What you are asked to do ::
Your answer should hold exactly the lines from the line containing "Given the image: Mask" through the end of the entries that follow.

Collected data:
----------------

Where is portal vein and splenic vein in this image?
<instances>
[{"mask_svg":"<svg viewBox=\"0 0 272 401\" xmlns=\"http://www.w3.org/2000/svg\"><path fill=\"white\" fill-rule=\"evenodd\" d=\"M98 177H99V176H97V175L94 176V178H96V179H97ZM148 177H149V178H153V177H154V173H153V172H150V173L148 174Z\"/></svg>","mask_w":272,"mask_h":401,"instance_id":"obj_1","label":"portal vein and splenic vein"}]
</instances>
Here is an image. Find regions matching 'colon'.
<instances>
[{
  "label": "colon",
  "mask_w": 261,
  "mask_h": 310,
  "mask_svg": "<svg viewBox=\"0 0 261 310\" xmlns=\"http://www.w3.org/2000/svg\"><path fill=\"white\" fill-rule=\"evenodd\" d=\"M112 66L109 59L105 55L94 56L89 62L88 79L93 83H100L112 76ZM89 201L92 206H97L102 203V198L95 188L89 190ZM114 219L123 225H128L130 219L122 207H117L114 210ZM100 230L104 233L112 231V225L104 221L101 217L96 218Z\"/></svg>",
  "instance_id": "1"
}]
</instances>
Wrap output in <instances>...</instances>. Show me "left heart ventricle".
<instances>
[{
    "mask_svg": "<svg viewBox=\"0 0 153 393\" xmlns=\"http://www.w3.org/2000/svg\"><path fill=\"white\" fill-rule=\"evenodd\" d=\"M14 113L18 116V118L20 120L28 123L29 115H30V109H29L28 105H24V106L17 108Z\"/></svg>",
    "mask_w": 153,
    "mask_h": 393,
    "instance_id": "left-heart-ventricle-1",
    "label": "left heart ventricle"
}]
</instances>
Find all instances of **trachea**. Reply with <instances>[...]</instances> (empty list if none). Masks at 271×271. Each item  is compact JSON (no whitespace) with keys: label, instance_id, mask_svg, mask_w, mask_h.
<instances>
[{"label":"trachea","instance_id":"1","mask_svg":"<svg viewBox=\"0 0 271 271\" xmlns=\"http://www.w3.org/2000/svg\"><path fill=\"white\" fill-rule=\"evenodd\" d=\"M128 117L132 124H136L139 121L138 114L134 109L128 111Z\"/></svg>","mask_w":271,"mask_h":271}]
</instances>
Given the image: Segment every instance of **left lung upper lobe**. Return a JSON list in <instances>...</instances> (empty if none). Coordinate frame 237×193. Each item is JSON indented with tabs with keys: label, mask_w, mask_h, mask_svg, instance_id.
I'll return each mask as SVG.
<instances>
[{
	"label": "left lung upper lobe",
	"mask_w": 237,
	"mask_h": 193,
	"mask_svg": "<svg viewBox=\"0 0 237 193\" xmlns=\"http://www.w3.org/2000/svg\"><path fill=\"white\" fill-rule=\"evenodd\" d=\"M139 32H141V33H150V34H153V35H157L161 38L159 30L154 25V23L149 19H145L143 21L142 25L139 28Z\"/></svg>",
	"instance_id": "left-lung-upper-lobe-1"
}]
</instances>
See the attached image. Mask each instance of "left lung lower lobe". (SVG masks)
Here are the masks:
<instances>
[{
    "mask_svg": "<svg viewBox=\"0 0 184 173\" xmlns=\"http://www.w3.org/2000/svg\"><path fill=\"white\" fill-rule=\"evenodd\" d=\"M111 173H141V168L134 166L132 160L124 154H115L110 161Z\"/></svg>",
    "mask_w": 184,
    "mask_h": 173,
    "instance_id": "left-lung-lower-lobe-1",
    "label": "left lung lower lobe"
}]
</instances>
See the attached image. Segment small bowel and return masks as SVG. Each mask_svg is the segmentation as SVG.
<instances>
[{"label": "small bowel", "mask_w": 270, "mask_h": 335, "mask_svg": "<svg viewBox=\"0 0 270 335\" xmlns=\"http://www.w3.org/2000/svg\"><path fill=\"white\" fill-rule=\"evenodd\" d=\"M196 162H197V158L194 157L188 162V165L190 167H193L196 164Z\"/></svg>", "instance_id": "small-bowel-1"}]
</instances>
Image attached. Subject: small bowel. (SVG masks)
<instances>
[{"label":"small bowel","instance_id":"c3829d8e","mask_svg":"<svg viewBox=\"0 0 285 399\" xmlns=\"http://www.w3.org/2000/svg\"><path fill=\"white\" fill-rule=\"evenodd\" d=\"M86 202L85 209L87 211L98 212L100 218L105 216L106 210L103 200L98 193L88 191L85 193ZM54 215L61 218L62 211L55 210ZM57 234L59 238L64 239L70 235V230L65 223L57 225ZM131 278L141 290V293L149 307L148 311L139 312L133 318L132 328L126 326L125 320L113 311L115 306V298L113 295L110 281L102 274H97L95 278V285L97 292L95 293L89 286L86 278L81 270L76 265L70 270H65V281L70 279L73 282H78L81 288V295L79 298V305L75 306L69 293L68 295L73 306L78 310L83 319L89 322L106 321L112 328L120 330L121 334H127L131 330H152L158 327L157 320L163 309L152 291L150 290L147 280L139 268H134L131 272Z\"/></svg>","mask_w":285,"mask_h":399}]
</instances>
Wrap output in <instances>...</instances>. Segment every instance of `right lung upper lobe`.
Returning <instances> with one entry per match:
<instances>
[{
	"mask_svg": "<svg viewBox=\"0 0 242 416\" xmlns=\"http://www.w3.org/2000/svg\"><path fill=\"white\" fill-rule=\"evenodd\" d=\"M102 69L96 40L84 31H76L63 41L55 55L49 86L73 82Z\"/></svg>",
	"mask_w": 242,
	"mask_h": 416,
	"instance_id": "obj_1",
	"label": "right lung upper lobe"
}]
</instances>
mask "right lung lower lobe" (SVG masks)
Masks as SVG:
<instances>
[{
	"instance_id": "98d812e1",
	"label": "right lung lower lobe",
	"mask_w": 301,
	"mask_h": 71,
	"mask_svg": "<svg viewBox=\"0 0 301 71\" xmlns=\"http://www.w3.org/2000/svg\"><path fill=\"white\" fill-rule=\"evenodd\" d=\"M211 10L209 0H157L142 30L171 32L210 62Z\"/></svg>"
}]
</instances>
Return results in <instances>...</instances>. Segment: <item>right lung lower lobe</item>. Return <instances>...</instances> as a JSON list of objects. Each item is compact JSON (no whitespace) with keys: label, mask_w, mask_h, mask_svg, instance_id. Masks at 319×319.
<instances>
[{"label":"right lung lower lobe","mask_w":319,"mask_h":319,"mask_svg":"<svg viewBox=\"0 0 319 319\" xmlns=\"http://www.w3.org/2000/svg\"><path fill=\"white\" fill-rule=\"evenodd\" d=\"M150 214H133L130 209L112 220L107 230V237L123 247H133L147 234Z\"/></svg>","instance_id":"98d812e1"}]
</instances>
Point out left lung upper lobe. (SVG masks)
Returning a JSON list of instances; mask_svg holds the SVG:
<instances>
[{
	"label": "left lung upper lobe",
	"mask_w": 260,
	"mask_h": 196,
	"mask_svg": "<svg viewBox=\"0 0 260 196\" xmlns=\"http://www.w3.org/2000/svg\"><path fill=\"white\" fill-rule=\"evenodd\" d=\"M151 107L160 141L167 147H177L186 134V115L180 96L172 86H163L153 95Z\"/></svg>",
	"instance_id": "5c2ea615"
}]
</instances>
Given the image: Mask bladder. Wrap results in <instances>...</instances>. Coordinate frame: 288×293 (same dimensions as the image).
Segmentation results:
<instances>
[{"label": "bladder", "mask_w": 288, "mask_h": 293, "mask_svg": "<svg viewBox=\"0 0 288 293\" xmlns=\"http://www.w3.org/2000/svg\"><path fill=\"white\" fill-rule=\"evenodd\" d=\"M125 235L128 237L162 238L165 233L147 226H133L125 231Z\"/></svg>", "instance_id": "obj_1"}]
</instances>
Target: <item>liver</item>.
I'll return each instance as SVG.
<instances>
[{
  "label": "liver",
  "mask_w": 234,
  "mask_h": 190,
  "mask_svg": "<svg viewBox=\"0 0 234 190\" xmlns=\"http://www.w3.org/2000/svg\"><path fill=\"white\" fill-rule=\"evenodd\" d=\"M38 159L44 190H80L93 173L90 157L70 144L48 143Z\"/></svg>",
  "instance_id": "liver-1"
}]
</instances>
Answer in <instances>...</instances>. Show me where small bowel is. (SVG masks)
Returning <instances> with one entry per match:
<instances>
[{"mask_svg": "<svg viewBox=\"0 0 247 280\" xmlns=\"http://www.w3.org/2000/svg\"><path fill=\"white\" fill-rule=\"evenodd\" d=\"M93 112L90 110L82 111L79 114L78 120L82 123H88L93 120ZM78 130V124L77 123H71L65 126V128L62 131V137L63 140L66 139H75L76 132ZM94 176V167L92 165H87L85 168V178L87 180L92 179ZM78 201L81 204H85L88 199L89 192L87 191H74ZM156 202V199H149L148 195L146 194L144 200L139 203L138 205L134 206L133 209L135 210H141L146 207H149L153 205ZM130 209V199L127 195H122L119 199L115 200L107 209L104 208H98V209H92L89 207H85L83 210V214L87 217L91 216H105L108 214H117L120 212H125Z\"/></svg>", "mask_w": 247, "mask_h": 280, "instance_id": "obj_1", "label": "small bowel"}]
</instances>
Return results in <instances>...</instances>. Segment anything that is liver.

----------------

Output for this exercise ::
Given the image: Mask bladder. Wrap results in <instances>...</instances>. Coordinate frame: 288×293 (same dimensions as the image).
Segmentation results:
<instances>
[{"label": "bladder", "mask_w": 288, "mask_h": 293, "mask_svg": "<svg viewBox=\"0 0 288 293\" xmlns=\"http://www.w3.org/2000/svg\"><path fill=\"white\" fill-rule=\"evenodd\" d=\"M125 235L128 237L162 238L165 233L147 226H133L125 231Z\"/></svg>", "instance_id": "obj_1"}]
</instances>
Target: <item>liver</item>.
I'll return each instance as SVG.
<instances>
[{
  "label": "liver",
  "mask_w": 234,
  "mask_h": 190,
  "mask_svg": "<svg viewBox=\"0 0 234 190\" xmlns=\"http://www.w3.org/2000/svg\"><path fill=\"white\" fill-rule=\"evenodd\" d=\"M38 159L44 190H80L93 173L90 157L70 144L48 143Z\"/></svg>",
  "instance_id": "liver-1"
}]
</instances>
Answer in <instances>...</instances>. Show me where small bowel is. (SVG masks)
Returning <instances> with one entry per match:
<instances>
[{"mask_svg": "<svg viewBox=\"0 0 247 280\" xmlns=\"http://www.w3.org/2000/svg\"><path fill=\"white\" fill-rule=\"evenodd\" d=\"M93 112L90 110L82 111L79 114L78 120L82 123H88L93 120ZM78 130V124L77 123H71L65 126V128L62 131V137L63 140L66 139H75L76 132ZM94 176V167L92 165H87L85 168V178L87 180L92 179ZM78 201L81 204H85L88 199L89 192L87 191H74ZM156 202V199H149L148 195L146 194L144 200L139 203L138 205L134 206L133 209L135 210H141L146 207H149L153 205ZM130 209V199L127 195H122L119 199L115 200L107 209L104 208H98V209H92L89 207H85L83 210V214L87 217L91 216H105L108 214H117L120 212H125Z\"/></svg>", "mask_w": 247, "mask_h": 280, "instance_id": "obj_1", "label": "small bowel"}]
</instances>
Return results in <instances>...</instances>. Segment anything that is liver.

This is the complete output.